- _Exercise description_
I need every line that includes the word "серый" copied from the material.

= Beginning of Section =

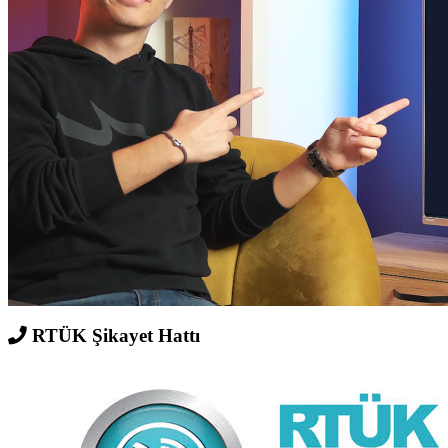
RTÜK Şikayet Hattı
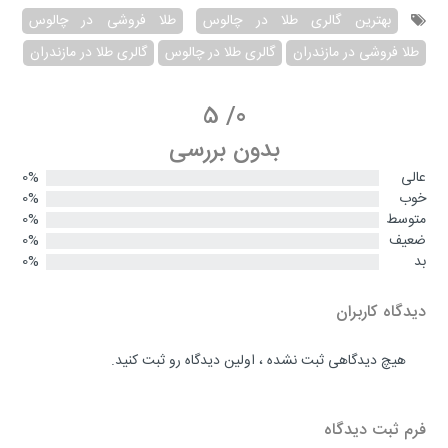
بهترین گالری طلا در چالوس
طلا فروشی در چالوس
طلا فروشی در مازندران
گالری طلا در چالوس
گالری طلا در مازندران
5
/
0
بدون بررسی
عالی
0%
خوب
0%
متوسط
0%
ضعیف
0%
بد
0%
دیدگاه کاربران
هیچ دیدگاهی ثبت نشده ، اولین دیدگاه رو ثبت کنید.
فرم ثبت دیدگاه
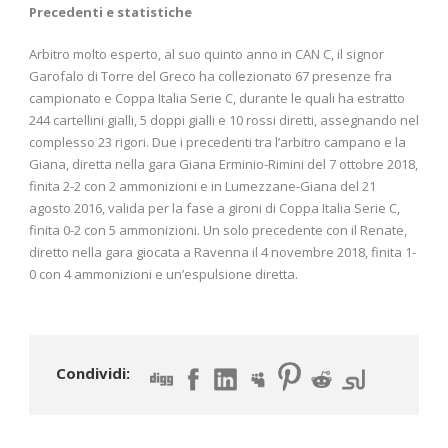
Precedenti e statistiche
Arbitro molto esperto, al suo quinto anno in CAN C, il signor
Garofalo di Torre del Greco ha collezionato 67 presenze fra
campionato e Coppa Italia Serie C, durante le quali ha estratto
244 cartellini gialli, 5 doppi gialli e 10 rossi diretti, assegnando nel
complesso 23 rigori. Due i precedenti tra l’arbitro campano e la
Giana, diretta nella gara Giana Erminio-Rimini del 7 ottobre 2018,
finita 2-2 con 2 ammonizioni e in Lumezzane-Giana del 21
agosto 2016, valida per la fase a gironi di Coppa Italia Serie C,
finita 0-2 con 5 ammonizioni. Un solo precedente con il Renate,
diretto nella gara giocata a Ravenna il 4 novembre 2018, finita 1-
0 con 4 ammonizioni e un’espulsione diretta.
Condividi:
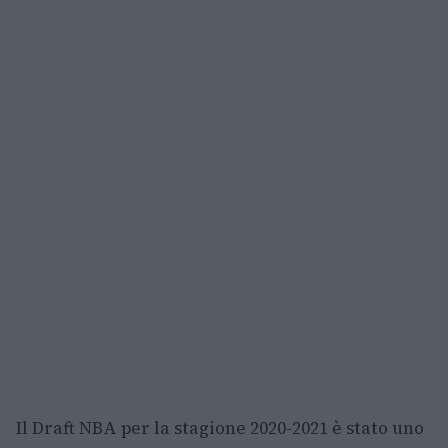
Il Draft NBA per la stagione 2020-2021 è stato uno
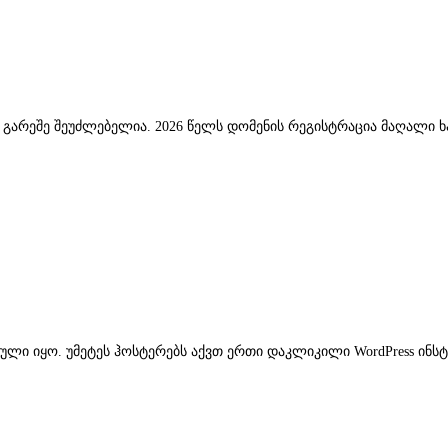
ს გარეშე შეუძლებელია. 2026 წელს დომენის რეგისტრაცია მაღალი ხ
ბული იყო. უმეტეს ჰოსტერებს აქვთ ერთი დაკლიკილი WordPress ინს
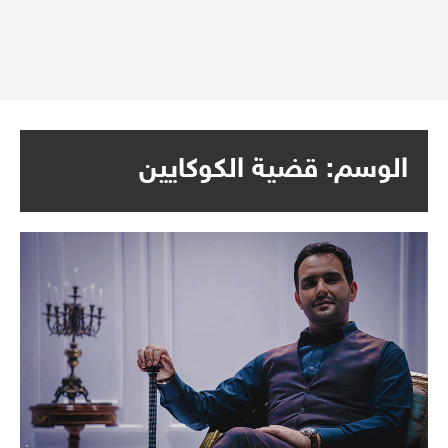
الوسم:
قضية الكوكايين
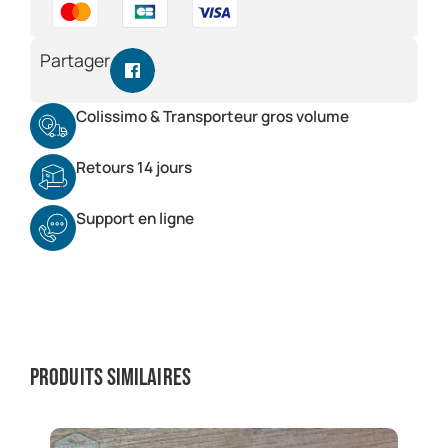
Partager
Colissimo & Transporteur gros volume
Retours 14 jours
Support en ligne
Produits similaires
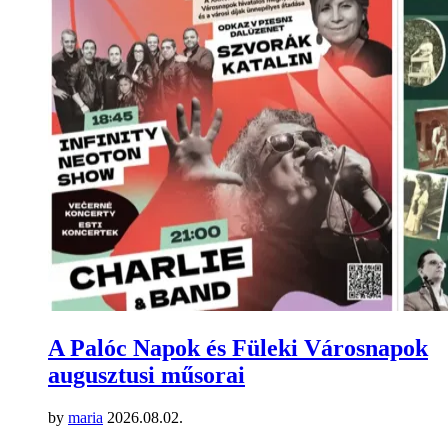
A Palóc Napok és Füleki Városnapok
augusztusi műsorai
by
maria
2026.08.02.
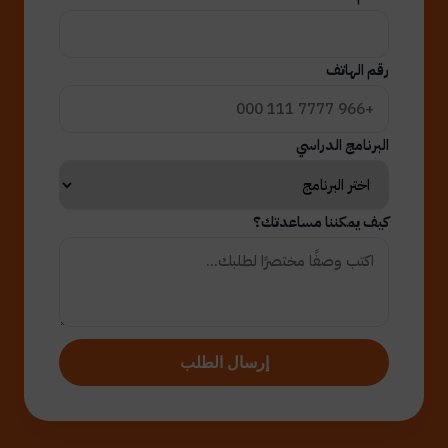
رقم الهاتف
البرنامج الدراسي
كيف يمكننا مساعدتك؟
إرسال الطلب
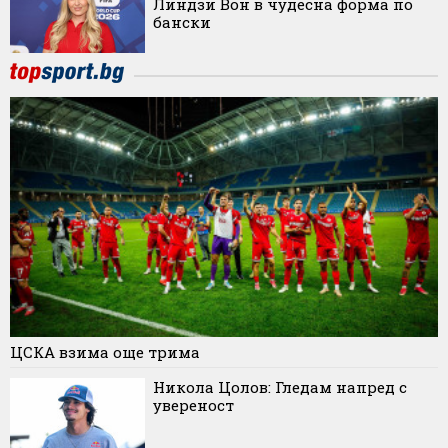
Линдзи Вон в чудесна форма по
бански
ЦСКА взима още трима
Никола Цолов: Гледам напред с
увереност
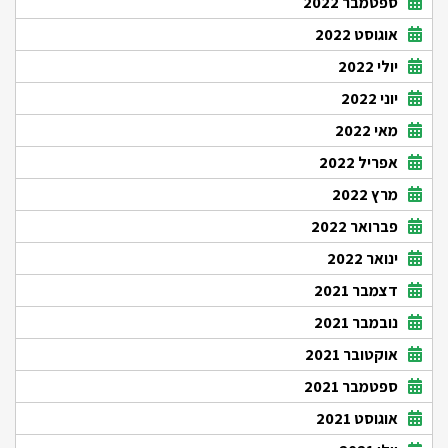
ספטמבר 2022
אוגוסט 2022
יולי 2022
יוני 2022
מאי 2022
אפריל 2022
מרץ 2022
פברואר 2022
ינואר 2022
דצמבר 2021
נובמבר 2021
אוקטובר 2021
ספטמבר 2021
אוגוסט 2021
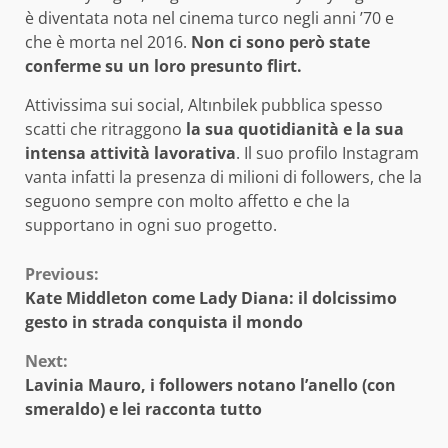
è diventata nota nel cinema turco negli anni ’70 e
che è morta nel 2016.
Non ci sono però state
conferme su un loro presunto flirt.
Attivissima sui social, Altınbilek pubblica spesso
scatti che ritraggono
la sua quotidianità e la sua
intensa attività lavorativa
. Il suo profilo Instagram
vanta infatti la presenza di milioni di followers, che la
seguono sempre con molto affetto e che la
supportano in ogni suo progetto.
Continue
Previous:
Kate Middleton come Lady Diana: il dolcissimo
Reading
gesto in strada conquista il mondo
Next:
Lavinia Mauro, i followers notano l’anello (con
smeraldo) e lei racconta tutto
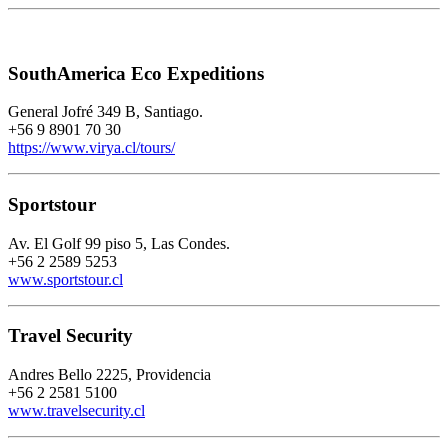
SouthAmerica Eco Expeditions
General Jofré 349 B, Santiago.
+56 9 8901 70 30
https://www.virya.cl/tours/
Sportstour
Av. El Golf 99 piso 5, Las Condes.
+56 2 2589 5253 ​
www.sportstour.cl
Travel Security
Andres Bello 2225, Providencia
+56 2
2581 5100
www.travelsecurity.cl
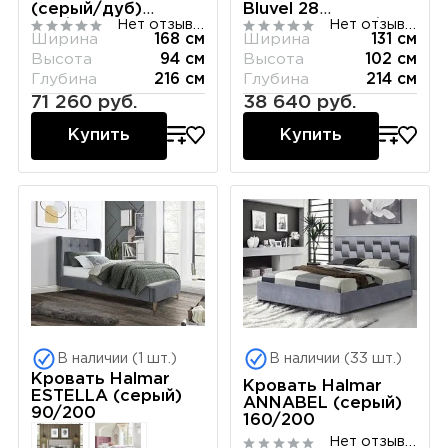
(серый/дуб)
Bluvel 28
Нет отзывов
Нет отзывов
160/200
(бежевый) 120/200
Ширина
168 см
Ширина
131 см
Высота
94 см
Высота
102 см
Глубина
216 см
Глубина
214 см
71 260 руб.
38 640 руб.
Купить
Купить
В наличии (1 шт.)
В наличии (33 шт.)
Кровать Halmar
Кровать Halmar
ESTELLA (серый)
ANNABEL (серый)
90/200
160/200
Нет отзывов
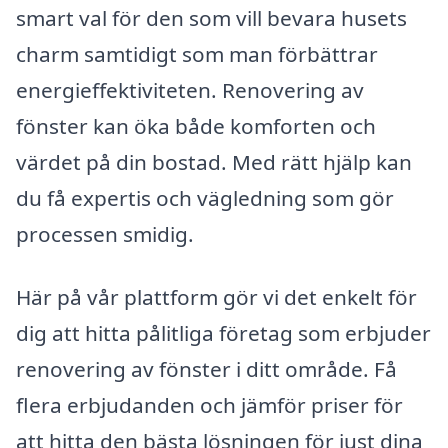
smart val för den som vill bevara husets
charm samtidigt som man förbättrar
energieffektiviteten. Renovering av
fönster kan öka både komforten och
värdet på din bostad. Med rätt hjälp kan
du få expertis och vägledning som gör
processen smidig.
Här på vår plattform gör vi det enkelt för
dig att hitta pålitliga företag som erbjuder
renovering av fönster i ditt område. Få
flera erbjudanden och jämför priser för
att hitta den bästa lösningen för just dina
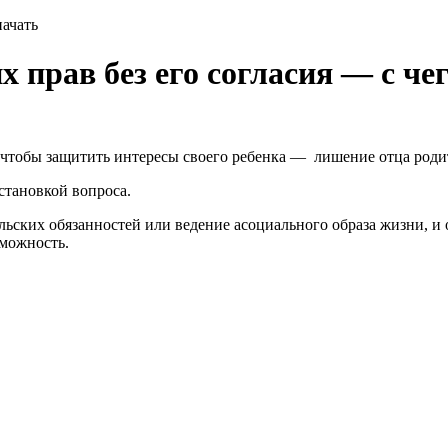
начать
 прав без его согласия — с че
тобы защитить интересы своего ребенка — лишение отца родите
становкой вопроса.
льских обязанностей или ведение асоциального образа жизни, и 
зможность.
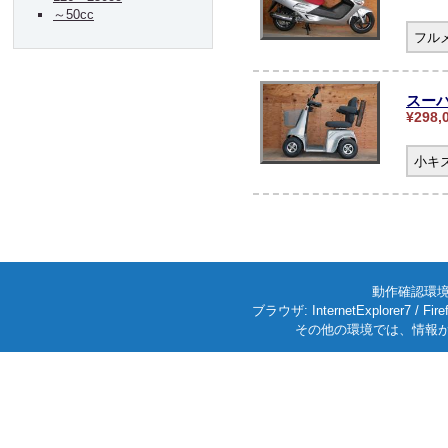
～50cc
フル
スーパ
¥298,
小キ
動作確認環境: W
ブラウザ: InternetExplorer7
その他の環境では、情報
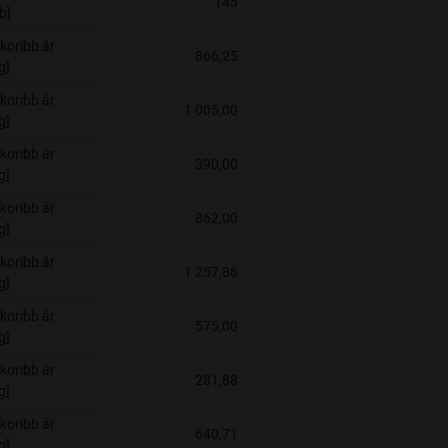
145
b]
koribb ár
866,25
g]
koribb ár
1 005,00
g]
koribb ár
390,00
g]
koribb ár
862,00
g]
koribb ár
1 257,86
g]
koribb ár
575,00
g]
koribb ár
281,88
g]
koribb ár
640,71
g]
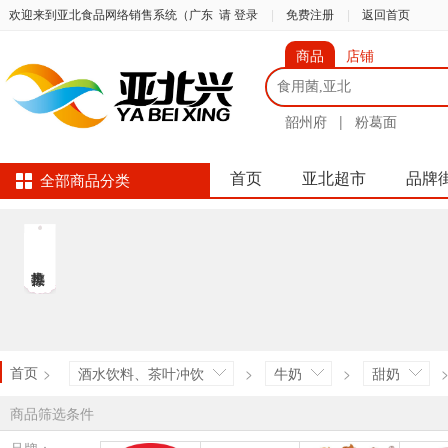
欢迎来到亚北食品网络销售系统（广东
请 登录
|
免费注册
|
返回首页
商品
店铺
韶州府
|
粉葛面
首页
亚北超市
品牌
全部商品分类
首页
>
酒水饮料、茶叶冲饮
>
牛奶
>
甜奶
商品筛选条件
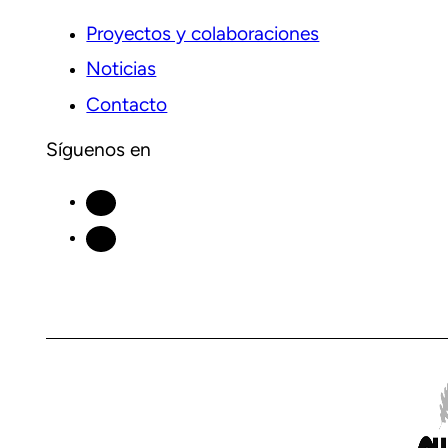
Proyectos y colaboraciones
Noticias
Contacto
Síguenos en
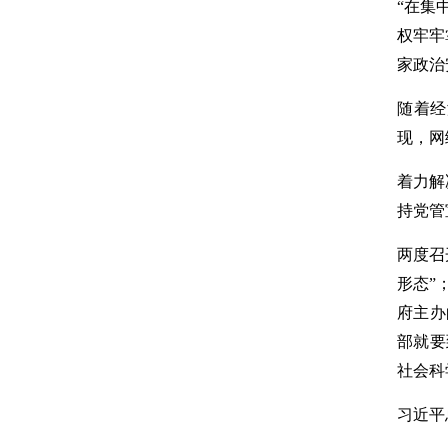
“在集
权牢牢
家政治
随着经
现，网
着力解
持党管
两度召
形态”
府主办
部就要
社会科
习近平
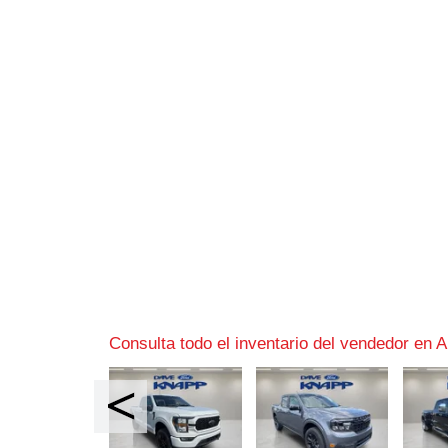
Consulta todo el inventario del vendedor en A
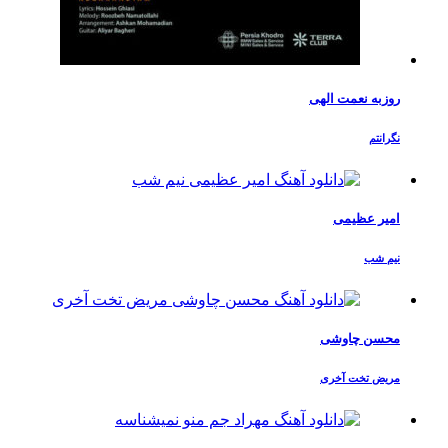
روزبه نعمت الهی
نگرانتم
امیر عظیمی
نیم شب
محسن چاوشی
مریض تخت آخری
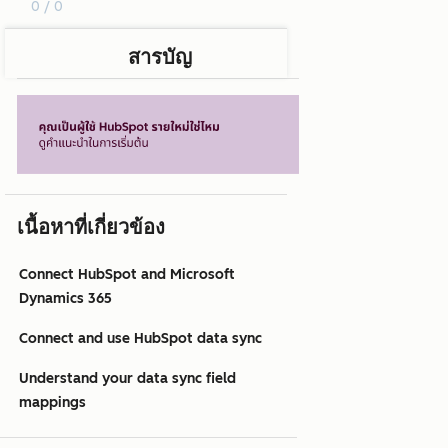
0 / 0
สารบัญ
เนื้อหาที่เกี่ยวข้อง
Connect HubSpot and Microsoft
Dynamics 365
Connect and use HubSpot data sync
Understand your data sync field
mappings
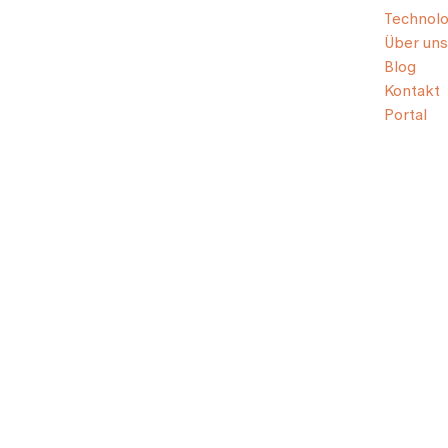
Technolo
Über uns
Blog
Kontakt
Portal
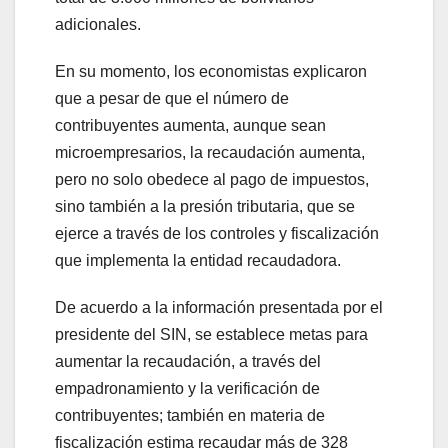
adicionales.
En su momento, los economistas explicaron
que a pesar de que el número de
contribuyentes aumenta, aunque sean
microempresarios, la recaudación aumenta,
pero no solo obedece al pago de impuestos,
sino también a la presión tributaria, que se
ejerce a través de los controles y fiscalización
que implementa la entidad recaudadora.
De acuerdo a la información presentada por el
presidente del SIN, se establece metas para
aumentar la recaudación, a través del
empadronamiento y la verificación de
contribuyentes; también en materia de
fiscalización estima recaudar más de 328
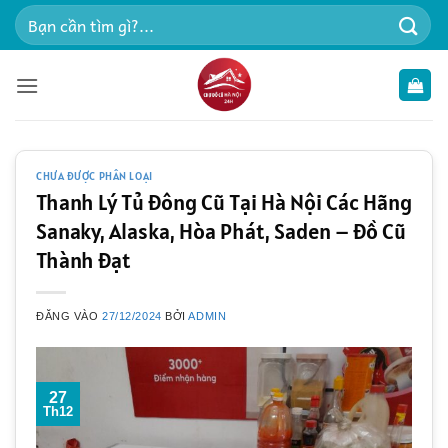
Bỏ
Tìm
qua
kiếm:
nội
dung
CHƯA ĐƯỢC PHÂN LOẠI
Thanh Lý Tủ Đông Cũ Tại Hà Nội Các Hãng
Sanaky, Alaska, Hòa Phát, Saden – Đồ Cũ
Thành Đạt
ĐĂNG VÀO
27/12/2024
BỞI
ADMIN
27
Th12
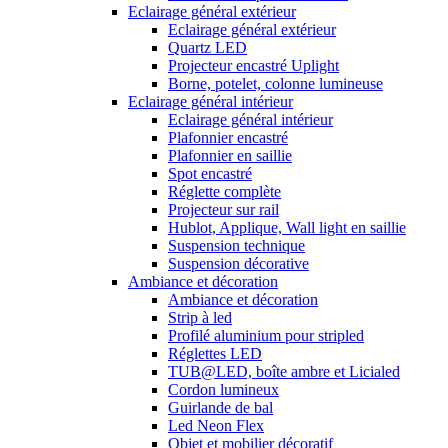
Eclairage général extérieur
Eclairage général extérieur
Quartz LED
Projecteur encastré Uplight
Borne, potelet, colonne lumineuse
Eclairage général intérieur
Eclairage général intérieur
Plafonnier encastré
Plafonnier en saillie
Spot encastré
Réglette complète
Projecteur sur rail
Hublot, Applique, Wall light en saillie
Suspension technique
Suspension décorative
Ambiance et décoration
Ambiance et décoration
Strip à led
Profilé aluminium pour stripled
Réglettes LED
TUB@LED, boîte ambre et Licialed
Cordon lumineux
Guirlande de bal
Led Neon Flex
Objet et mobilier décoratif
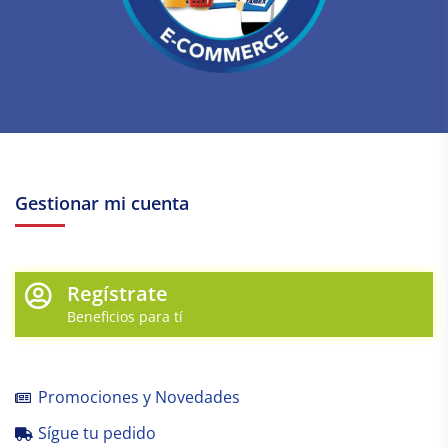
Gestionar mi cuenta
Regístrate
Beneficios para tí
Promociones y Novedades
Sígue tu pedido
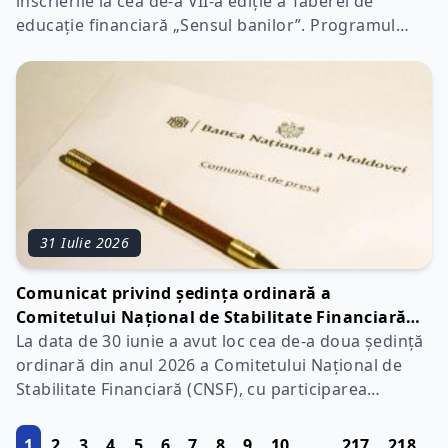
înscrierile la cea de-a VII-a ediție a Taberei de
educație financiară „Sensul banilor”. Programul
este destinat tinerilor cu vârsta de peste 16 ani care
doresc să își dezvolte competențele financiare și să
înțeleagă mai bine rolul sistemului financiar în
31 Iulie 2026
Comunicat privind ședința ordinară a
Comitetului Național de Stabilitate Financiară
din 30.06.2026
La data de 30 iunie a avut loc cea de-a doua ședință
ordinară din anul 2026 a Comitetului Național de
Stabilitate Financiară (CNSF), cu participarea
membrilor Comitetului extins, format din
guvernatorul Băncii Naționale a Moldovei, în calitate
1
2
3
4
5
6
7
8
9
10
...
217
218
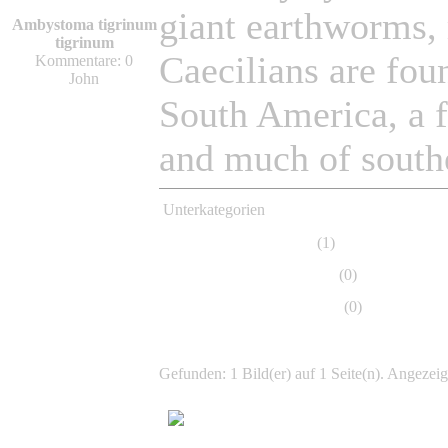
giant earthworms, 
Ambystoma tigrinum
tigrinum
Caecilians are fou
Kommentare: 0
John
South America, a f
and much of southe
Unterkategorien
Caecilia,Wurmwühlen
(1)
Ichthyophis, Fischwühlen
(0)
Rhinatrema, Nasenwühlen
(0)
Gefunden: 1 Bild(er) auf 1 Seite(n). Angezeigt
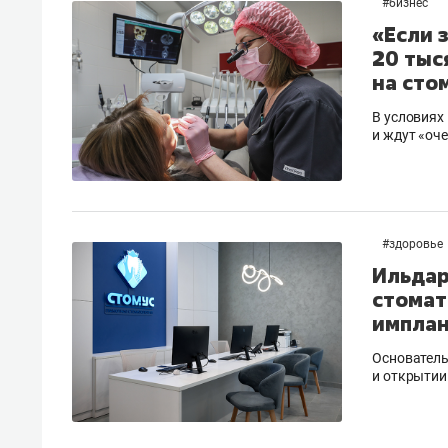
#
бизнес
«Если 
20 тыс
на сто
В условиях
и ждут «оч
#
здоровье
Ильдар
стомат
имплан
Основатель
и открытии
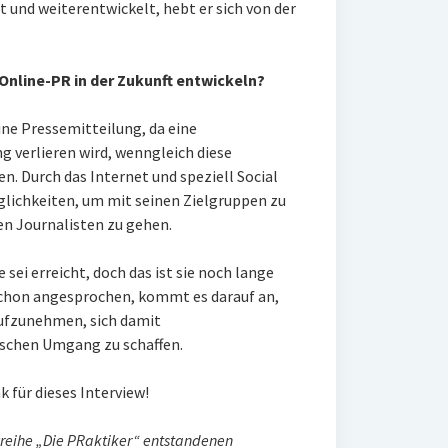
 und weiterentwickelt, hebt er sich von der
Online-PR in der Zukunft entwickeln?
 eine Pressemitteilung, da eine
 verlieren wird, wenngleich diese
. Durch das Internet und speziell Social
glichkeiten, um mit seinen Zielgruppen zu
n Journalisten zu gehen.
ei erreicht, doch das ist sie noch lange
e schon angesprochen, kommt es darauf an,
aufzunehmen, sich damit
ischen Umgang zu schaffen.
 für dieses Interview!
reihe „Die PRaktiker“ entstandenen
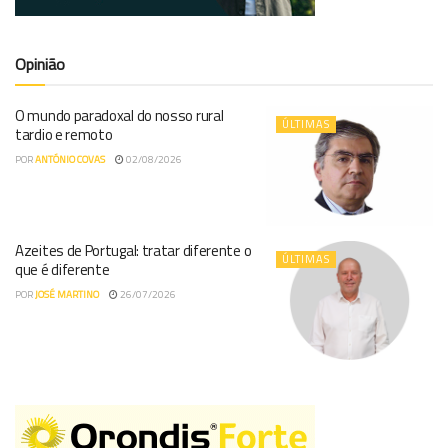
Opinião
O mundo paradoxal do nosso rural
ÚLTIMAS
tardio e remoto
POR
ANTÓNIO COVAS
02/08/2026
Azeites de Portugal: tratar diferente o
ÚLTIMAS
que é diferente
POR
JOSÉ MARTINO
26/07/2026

= End of Section =

- _Solution to the exercise_
(серый/дуб)
ESTELLA (серый)
ANNABEL (серый)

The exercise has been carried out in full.